__DATASET CONTENT__
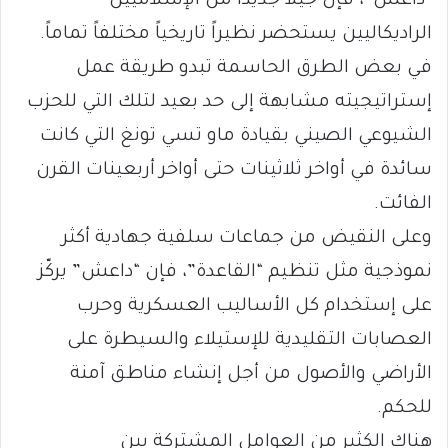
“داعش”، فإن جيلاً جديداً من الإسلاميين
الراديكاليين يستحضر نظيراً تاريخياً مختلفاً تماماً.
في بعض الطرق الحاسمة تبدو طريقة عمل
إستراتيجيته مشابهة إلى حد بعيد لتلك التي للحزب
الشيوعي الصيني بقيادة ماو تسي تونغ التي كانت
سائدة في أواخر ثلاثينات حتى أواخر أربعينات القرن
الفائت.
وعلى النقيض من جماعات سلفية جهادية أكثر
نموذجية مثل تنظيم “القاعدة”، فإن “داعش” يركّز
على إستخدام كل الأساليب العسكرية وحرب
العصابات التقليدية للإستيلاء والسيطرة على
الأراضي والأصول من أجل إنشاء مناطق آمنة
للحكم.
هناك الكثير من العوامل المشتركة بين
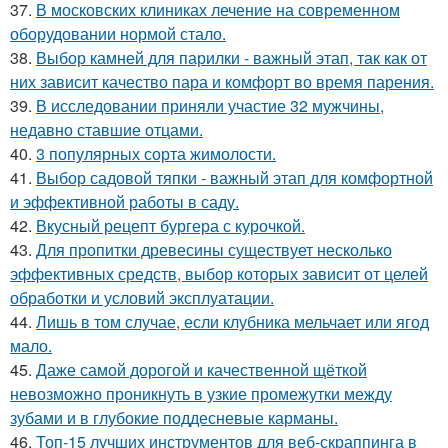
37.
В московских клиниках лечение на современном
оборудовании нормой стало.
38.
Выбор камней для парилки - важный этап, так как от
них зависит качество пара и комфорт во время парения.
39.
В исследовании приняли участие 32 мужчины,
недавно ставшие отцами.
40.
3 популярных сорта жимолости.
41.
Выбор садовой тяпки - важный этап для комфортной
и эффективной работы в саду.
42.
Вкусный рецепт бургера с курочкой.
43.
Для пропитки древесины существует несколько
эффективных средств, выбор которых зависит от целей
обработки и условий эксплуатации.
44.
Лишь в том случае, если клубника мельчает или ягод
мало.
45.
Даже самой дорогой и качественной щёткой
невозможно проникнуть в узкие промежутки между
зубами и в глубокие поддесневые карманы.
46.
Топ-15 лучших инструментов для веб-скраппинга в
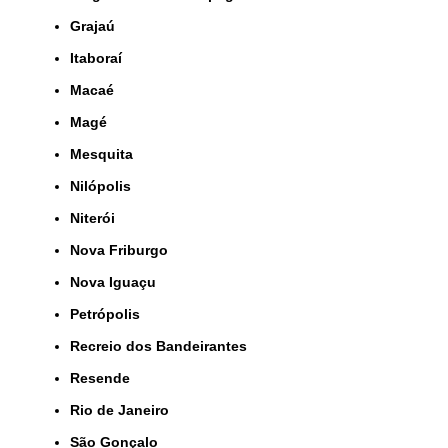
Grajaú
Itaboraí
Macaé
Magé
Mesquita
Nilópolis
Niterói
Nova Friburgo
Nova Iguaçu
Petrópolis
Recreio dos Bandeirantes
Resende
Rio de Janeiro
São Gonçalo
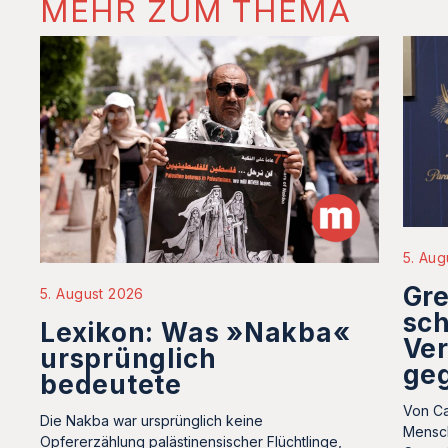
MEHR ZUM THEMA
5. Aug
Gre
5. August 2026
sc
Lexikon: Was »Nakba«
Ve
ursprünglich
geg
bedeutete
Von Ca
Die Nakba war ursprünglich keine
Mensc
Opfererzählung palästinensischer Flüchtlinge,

__WHAT TO PRODUCE__
Give the entries above again exactly, minus their pictures.

__SOLUTION BELOW__
“داعش”، فإن جيلاً جديداً من الإسلاميين
الراديكاليين يستحضر نظيراً تاريخياً مختلفاً تماماً.
في بعض الطرق الحاسمة تبدو طريقة عمل
إستراتيجيته مشابهة إلى حد بعيد لتلك التي للحزب
الشيوعي الصيني بقيادة ماو تسي تونغ التي كانت
سائدة في أواخر ثلاثينات حتى أواخر أربعينات القرن
الفائت.
وعلى النقيض من جماعات سلفية جهادية أكثر
نموذجية مثل تنظيم “القاعدة”، فإن “داعش” يركّز
على إستخدام كل الأساليب العسكرية وحرب
العصابات التقليدية للإستيلاء والسيطرة على
الأراضي والأصول من أجل إنشاء مناطق آمنة
للحكم.
هناك الكثير من العوامل المشتركة بين
37.
В московских клиниках лечение на современном
оборудовании нормой стало.
38.
Выбор камней для парилки - важный этап, так как от
них зависит качество пара и комфорт во время парения.
39.
В исследовании приняли участие 32 мужчины,
недавно ставшие отцами.
40.
3 популярных сорта жимолости.
41.
Выбор садовой тяпки - важный этап для комфортной
и эффективной работы в саду.
42.
Вкусный рецепт бургера с курочкой.
43.
Для пропитки древесины существует несколько
эффективных средств, выбор которых зависит от целей
обработки и условий эксплуатации.
44.
Лишь в том случае, если клубника мельчает или ягод
мало.
45.
Даже самой дорогой и качественной щёткой
невозможно проникнуть в узкие промежутки между
зубами и в глубокие поддесневые карманы.
46.
Топ-15 лучших инструментов для веб-скраппинга в
Grajaú
Itaboraí
Macaé
Magé
Mesquita
Nilópolis
Niterói
Nova Friburgo
Nova Iguaçu
Petrópolis
Recreio dos Bandeirantes
Resende
Rio de Janeiro
São Gonçalo
MEHR ZUM THEMA
5. Aug
Gre
5. August 2026
sc
Lexikon: Was »Nakba«
Ve
ursprünglich
geg
bedeutete
Von Ca
Die Nakba war ursprünglich keine
Mensc
Opfererzählung palästinensischer Flüchtlinge,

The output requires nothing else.